Copy each of the entries below faithfully, setting aside any pictures.

* [Available data]:
———

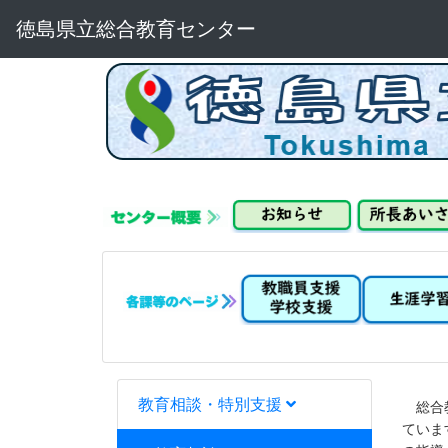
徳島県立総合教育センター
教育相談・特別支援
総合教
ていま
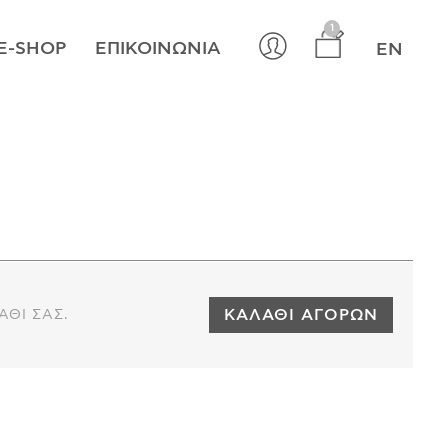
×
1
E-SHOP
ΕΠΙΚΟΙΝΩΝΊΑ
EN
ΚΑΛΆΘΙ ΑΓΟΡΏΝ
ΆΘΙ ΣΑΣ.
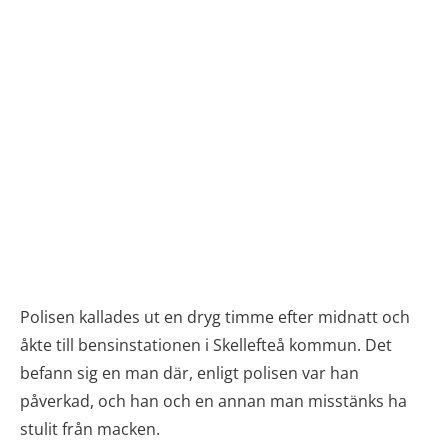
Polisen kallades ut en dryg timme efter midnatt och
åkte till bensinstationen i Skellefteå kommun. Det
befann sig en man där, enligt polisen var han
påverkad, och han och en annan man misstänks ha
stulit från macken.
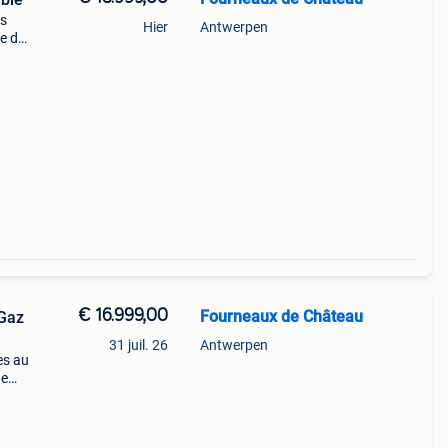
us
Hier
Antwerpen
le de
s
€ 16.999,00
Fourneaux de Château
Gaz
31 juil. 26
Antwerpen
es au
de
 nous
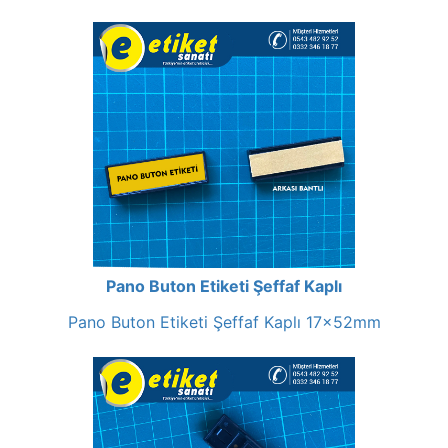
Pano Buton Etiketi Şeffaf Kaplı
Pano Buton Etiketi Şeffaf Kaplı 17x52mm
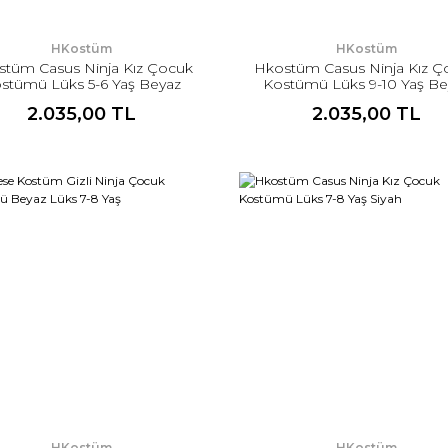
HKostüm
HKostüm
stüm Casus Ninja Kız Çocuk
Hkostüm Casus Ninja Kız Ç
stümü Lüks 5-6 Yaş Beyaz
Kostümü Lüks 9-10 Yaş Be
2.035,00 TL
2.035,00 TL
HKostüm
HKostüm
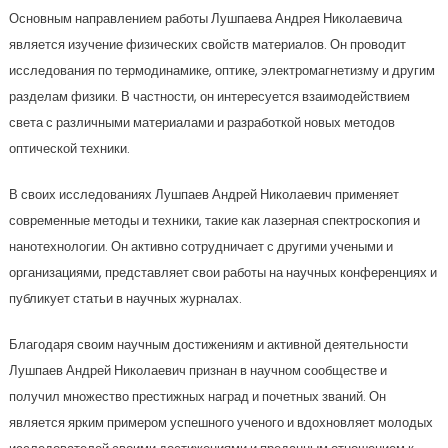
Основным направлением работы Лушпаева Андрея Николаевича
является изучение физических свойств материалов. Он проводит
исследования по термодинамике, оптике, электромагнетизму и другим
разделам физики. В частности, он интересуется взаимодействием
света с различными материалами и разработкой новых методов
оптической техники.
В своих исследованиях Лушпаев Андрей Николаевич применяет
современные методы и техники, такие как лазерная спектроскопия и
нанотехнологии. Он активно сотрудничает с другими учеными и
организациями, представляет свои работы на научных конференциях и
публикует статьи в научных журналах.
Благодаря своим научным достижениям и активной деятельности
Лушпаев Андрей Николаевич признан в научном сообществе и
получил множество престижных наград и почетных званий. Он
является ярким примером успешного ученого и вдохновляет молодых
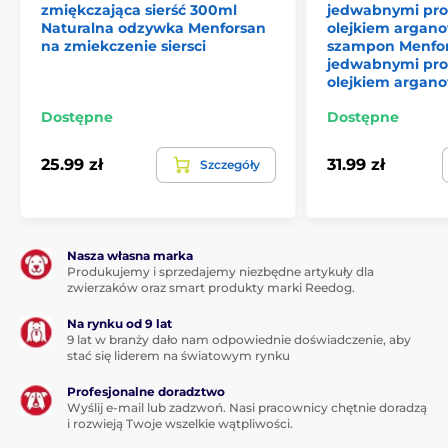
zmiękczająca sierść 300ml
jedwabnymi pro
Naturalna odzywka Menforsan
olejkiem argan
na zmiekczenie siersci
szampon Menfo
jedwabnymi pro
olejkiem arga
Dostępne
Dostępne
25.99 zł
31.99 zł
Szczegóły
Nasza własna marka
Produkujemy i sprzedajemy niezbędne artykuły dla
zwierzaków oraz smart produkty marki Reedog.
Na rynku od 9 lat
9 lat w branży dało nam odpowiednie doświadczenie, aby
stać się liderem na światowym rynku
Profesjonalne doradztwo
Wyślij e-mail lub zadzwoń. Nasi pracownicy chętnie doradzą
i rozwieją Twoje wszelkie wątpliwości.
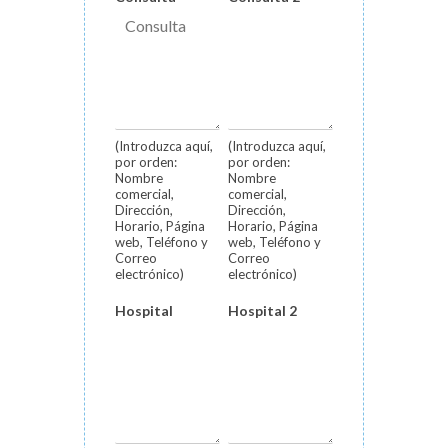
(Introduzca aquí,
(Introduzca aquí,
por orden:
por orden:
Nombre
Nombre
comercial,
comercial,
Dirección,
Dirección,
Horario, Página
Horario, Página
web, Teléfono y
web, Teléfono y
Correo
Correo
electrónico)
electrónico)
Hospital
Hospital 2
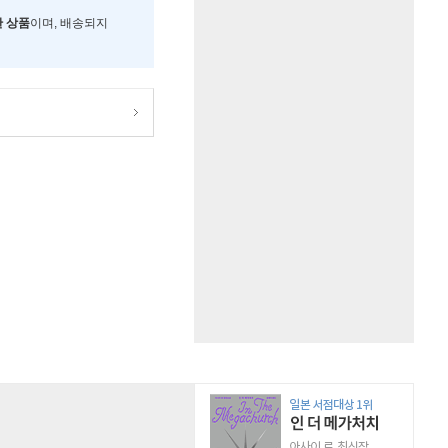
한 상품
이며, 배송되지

———

* [Finished exercise]:
徳島県立総合教育センター
教育相談・特別支援
総合教
ていま
×
1
E-SHOP
ΕΠΙΚΟΙΝΩΝΊΑ
EN
ΚΑΛΆΘΙ ΑΓΟΡΏΝ
ΆΘΙ ΣΑΣ.
Polisen kallades ut en dryg timme efter midnatt och
åkte till bensinstationen i Skellefteå kommun. Det
befann sig en man där, enligt polisen var han
påverkad, och han och en annan man misstänks ha
stulit från macken.
us
Hier
Antwerpen
le de
s
€ 16.999,00
Fourneaux de Château
Gaz
31 juil. 26
Antwerpen
es au
de
 nous
Pano Buton Etiketi Şeffaf Kaplı
Pano Buton Etiketi Şeffaf Kaplı 17x52mm
HKostüm
HKostüm
stüm Casus Ninja Kız Çocuk
Hkostüm Casus Ninja Kız Ç
stümü Lüks 5-6 Yaş Beyaz
Kostümü Lüks 9-10 Yaş Be
2.035,00 TL
2.035,00 TL
HKostüm
HKostüm
Основным направлением работы Лушпаева Андрея Николаевича
является изучение физических свойств материалов. Он проводит
исследования по термодинамике, оптике, электромагнетизму и другим
разделам физики. В частности, он интересуется взаимодействием
света с различными материалами и разработкой новых методов
оптической техники.
В своих исследованиях Лушпаев Андрей Николаевич применяет
современные методы и техники, такие как лазерная спектроскопия и
нанотехнологии. Он активно сотрудничает с другими учеными и
организациями, представляет свои работы на научных конференциях и
публикует статьи в научных журналах.
Благодаря своим научным достижениям и активной деятельности
Лушпаев Андрей Николаевич признан в научном сообществе и
получил множество престижных наград и почетных званий. Он
является ярким примером успешного ученого и вдохновляет молодых
zmiękczająca sierść 300ml
jedwabnymi pro
Naturalna odzywka Menforsan
olejkiem argan
na zmiekczenie siersci
szampon Menfo
jedwabnymi pro
olejkiem arga
Dostępne
Dostępne
25.99 zł
31.99 zł
Szczegóły
Nasza własna marka
Produkujemy i sprzedajemy niezbędne artykuły dla
zwierzaków oraz smart produkty marki Reedog.
Na rynku od 9 lat
9 lat w branży dało nam odpowiednie doświadczenie, aby
stać się liderem na światowym rynku
Profesjonalne doradztwo
Wyślij e-mail lub zadzwoń. Nasi pracownicy chętnie doradzą
i rozwieją Twoje wszelkie wątpliwości.
(Introduzca aquí,
(Introduzca aquí,
por orden:
por orden:
Nombre
Nombre
comercial,
comercial,
Dirección,
Dirección,
Horario, Página
Horario, Página
web, Teléfono y
web, Teléfono y
Correo
Correo
electrónico)
electrónico)
Hospital
Hospital 2
한 상품
이며, 배송되지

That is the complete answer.